(Saved data entries)
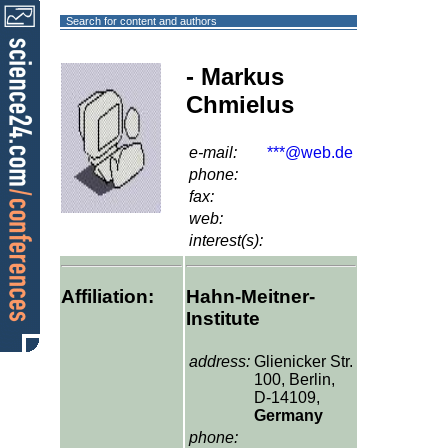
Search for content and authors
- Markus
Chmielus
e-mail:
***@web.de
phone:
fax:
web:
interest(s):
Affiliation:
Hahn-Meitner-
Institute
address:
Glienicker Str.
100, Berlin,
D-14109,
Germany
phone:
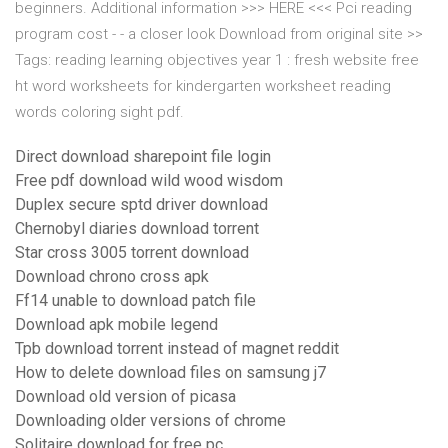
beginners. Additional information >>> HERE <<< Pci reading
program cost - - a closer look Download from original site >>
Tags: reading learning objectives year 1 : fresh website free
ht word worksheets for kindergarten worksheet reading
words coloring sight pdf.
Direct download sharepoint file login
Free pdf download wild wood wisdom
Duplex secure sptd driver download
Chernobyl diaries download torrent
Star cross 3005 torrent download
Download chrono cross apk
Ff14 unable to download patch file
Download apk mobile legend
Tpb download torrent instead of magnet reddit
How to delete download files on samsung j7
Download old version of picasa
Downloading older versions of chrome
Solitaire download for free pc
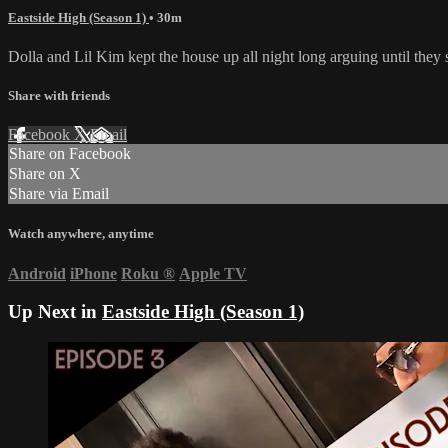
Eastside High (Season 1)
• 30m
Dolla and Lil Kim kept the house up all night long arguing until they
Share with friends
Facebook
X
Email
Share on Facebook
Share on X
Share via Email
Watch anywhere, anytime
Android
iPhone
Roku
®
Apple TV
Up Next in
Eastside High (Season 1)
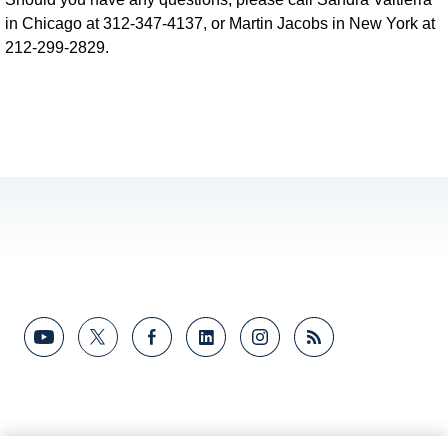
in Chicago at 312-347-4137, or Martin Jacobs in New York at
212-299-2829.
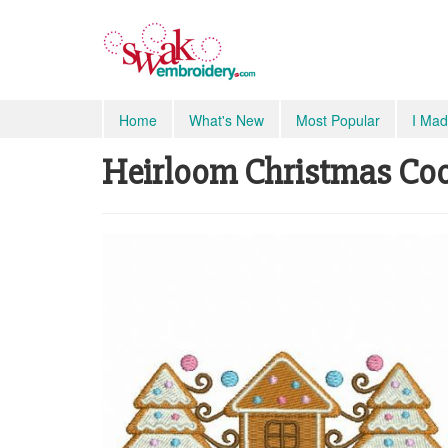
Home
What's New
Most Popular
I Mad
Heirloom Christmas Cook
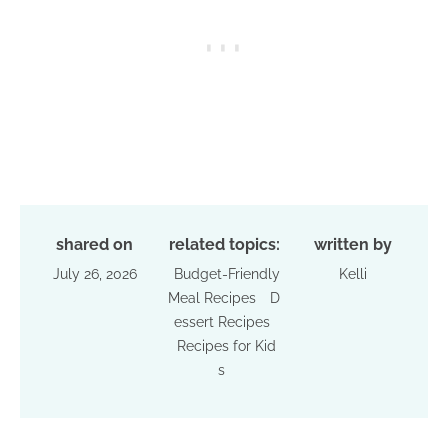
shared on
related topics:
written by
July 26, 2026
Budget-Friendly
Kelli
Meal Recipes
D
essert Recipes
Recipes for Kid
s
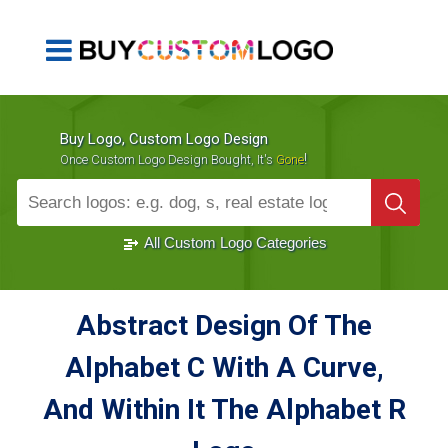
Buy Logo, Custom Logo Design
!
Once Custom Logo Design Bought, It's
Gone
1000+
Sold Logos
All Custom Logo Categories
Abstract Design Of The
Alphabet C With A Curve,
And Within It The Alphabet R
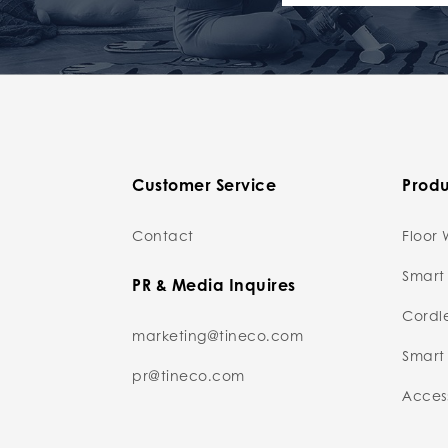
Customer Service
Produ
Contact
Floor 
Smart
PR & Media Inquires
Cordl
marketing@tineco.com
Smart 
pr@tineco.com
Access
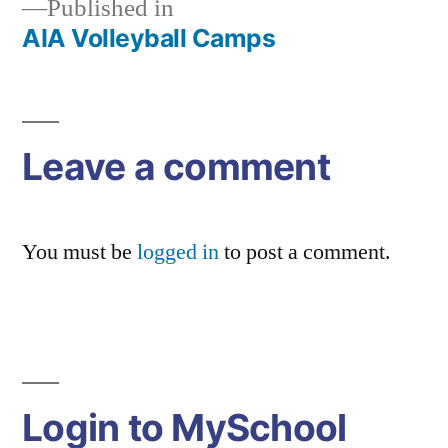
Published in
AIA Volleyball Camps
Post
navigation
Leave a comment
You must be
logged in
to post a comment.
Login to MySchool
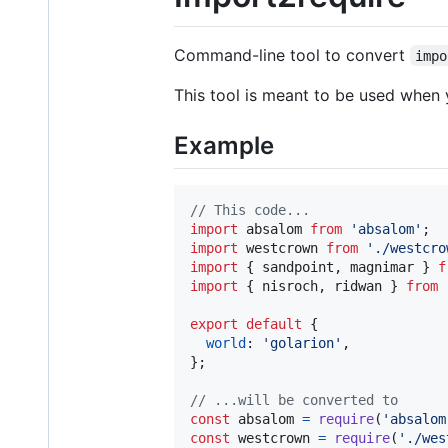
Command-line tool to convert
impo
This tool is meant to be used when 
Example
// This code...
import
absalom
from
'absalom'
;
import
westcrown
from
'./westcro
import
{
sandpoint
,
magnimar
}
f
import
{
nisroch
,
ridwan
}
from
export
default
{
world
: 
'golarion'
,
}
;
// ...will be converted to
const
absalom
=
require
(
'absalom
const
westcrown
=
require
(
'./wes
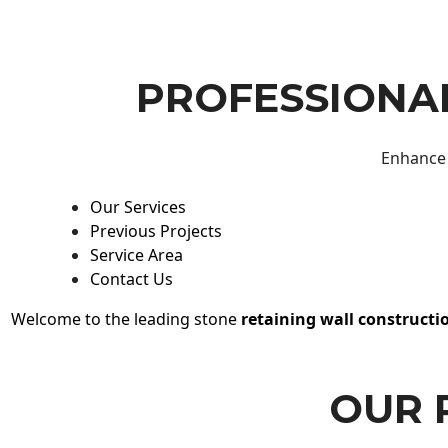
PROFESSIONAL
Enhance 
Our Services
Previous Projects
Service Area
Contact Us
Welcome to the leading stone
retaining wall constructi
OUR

### Task instructions
In your copy, exclude the pictures and repeat each entry above exactly.

### Answer to this problem
Search for content and authors
- Markus
Chmielus
e-mail:
***@web.de
phone:
fax:
web:
interest(s):
Affiliation:
Hahn-Meitner-
Institute
address:
Glienicker Str.
100, Berlin,
D-14109,
Germany
phone:
beginners. Additional information >>> HERE <<< Pci reading
program cost - - a closer look Download from original site >>
Tags: reading learning objectives year 1 : fresh website free
ht word worksheets for kindergarten worksheet reading
words coloring sight pdf.
Direct download sharepoint file login
Free pdf download wild wood wisdom
Duplex secure sptd driver download
Chernobyl diaries download torrent
Star cross 3005 torrent download
Download chrono cross apk
Ff14 unable to download patch file
Download apk mobile legend
Tpb download torrent instead of magnet reddit
How to delete download files on samsung j7
Download old version of picasa
Downloading older versions of chrome
Solitaire download for free pc
Eastside High (Season 1)
• 30m
Dolla and Lil Kim kept the house up all night long arguing until they
Share with friends
Facebook
X
Email
Share on Facebook
Share on X
Share via Email
Watch anywhere, anytime
Android
iPhone
Roku
®
Apple TV
Up Next in
Eastside High (Season 1)
in Chicago at 312-347-4137, or Martin Jacobs in New York at
212-299-2829.
Home
What's New
Most Popular
I Mad
Heirloom Christmas Cook
shared on
related topics:
written by
July 26, 2026
Budget-Friendly
Kelli
Meal Recipes
D
essert Recipes
Recipes for Kid
s
Buy Logo, Custom Logo Design
!
Once Custom Logo Design Bought, It's
Gone
1000+
Sold Logos
All Custom Logo Categories
Abstract Design Of The
Alphabet C With A Curve,
And Within It The Alphabet R
Customer Service
Produ
Contact
Floor 
Smart
PR & Media Inquires
Cordl
marketing@tineco.com
Smart 
pr@tineco.com
Access
Published in
AIA Volleyball Camps
Post
navigation
Leave a comment
You must be
logged in
to post a comment.
Login to MySchool
Command-line tool to convert
impo
This tool is meant to be used when 
Example
// This code...
import
absalom
from
'absalom'
;
import
westcrown
from
'./westcro
import
{
sandpoint
,
magnimar
}
f
import
{
nisroch
,
ridwan
}
from
export
default
{
world
: 
'golarion'
,
}
;
// ...will be converted to
const
absalom
=
require
(
'absalom
const
westcrown
=
require
(
'./wes
PROFESSIONAL
Enhance 
Our Services
Previous Projects
Service Area
Contact Us
Welcome to the leading stone
retaining wall constructi
OUR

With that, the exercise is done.